- _Work task_
Without copying any picture, return all lines below exactly.

- _Supplied entries_
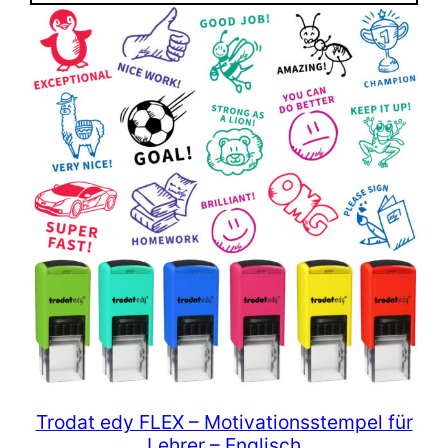
Trodat edy FLEX – Motivationsstempel für
Lehrer – Englisch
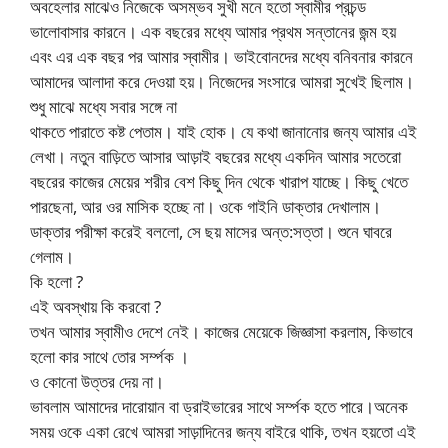
অবহেলার মাঝেও নিজেকে অসম্ভব সুখী মনে হতো স্বামীর প্রচন্ড
ভালোবাসার কারনে। এক বছরের মধ্যে আমার প্রথম সন্তানের জন্ম হয়
এবং এর এক বছর পর আমার স্বামীর। ভাইবোনদের মধ্যে বনিবনার কারনে
আমাদের আলাদা করে দেওয়া হয়। নিজেদের সংসারে আমরা সুখেই ছিলাম।
শুধু মাঝে মধ্যে সবার সঙ্গে না
থাকতে পারাতে কষ্ট পেতাম। যাই হোক। যে কথা জানানোর জন্য আমার এই
লেখা। নতুন বাড়িতে আসার আড়াই বছরের মধ্যে একদিন আমার সতেরো
বছরের কাজের মেয়ের শরীর বেশ কিছু দিন থেকে খারাপ যাচ্ছে। কিছু খেতে
পারছেনা, আর ওর মাসিক হচ্ছে না। ওকে গাইনি ডাক্তার দেখালাম।
ডাক্তার পরীক্ষা করেই বললো, সে ছয় মাসের অন্ত:সত্তা। শুনে ঘাবরে
গেলাম।
কি হলো ?
এই অবস্খায় কি করবো ?
তখন আমার স্বামীও দেশে নেই। কাজের মেয়েকে জিজ্ঞাসা করলাম, কিভাবে
হলো কার সাথে তোর সর্ম্পক ।
ও কোনো উত্তর দেয় না।
ভাবলাম আমাদের দারোয়ান বা ড্রাইভারের সাথে সর্ম্পক হতে পারে।অনেক
সময় ওকে একা রেখে আমরা সাড়াদিনের জন্য বাইরে থাকি, তখন হয়তো এই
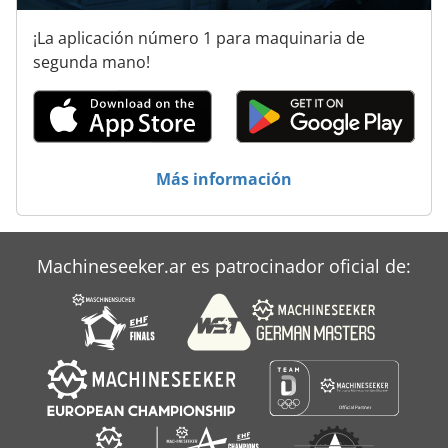
Compresor Hydrovane
¡La aplicación número 1 para maquinaria de
Compresor Mycom
segunda mano!
Compresor Portatil
Compresor Rotativo
Compresores
Más información
Gastronomía
Restaurante
Machineseeker.ar es patrocinador oficial de:
Restaurantes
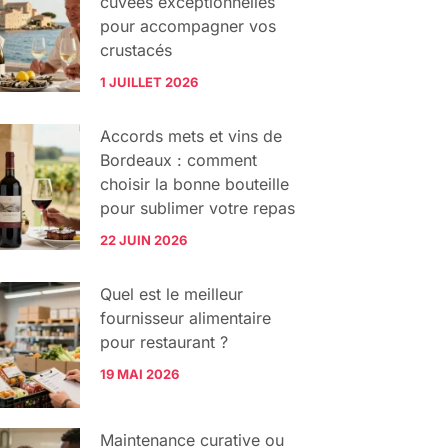
cuvées exceptionnelles
pour accompagner vos
crustacés
1 JUILLET 2026
Accords mets et vins de
Bordeaux : comment
choisir la bonne bouteille
pour sublimer votre repas
22 JUIN 2026
Quel est le meilleur
fournisseur alimentaire
pour restaurant ?
19 MAI 2026
Maintenance curative ou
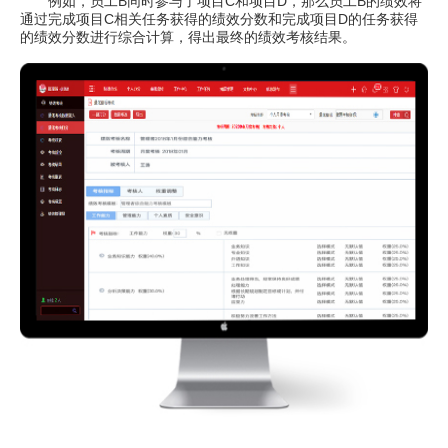
例如，员工B同时参与了项目C和项目D，那么员工B的绩效将
通过完成项目C相关任务获得的绩效分数和完成项目D的任务获得
的绩效分数进行综合计算，得出最终的绩效考核结果。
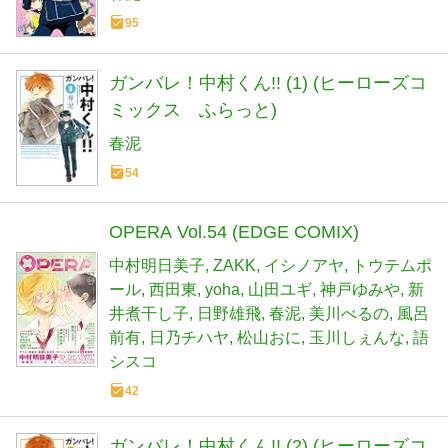
95
ガンバレ！中村くん!! (1) (ヒーローズコ
ミックス ふらっと)
春泥
54
OPERA Vol.54 (EDGE COMIX)
中村明日美子
ZAKK
イシノアヤ
トウテムポ
ール
西田東
yoha
山田ユギ
神戸ゆみや
新
井煮干し子
日野雄飛
春泥
美川べるの
風呂
前有
日乃チハヤ
松山おに
玉川しぇんな
語
シスコ
42
ガンバレ！中村くん!! (2) (ヒーローズコ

- _Response below_
Trodat edy FLEX – Motivationsstempel für
Lehrer – Englisch
অবহেলার মাঝেও নিজেকে অসম্ভব সুখী মনে হতো স্বামীর প্রচন্ড
ভালোবাসার কারনে। এক বছরের মধ্যে আমার প্রথম সন্তানের জন্ম হয়
এবং এর এক বছর পর আমার স্বামীর। ভাইবোনদের মধ্যে বনিবনার কারনে
আমাদের আলাদা করে দেওয়া হয়। নিজেদের সংসারে আমরা সুখেই ছিলাম।
শুধু মাঝে মধ্যে সবার সঙ্গে না
থাকতে পারাতে কষ্ট পেতাম। যাই হোক। যে কথা জানানোর জন্য আমার এই
লেখা। নতুন বাড়িতে আসার আড়াই বছরের মধ্যে একদিন আমার সতেরো
বছরের কাজের মেয়ের শরীর বেশ কিছু দিন থেকে খারাপ যাচ্ছে। কিছু খেতে
পারছেনা, আর ওর মাসিক হচ্ছে না। ওকে গাইনি ডাক্তার দেখালাম।
ডাক্তার পরীক্ষা করেই বললো, সে ছয় মাসের অন্ত:সত্তা। শুনে ঘাবরে
গেলাম।
কি হলো ?
এই অবস্খায় কি করবো ?
তখন আমার স্বামীও দেশে নেই। কাজের মেয়েকে জিজ্ঞাসা করলাম, কিভাবে
হলো কার সাথে তোর সর্ম্পক ।
ও কোনো উত্তর দেয় না।
ভাবলাম আমাদের দারোয়ান বা ড্রাইভারের সাথে সর্ম্পক হতে পারে।অনেক
সময় ওকে একা রেখে আমরা সাড়াদিনের জন্য বাইরে থাকি, তখন হয়তো এই
Compresor Hydrovane
¡La aplicación número 1 para maquinaria de
Compresor Mycom
segunda mano!
Compresor Portatil
Compresor Rotativo
Compresores
Más información
Gastronomía
Restaurante
Machineseeker.ar es patrocinador oficial de:
Restaurantes
cuvées exceptionnelles
pour accompagner vos
crustacés
1 JUILLET 2026
Accords mets et vins de
Bordeaux : comment
choisir la bonne bouteille
pour sublimer votre repas
22 JUIN 2026
Quel est le meilleur
fournisseur alimentaire
pour restaurant ?
19 MAI 2026
Maintenance curative ou
例如，员工B同时参与了项目C和项目D，那么员工B的绩效将
通过完成项目C相关任务获得的绩效分数和完成项目D的任务获得
的绩效分数进行综合计算，得出最终的绩效考核结果。
95
ガンバレ！中村くん!! (1) (ヒーローズコ
ミックス ふらっと)
春泥
54
OPERA Vol.54 (EDGE COMIX)
中村明日美子
ZAKK
イシノアヤ
トウテムポ
ール
西田東
yoha
山田ユギ
神戸ゆみや
新
井煮干し子
日野雄飛
春泥
美川べるの
風呂
前有
日乃チハヤ
松山おに
玉川しぇんな
語
シスコ
42
ガンバレ！中村くん!! (2) (ヒーローズコ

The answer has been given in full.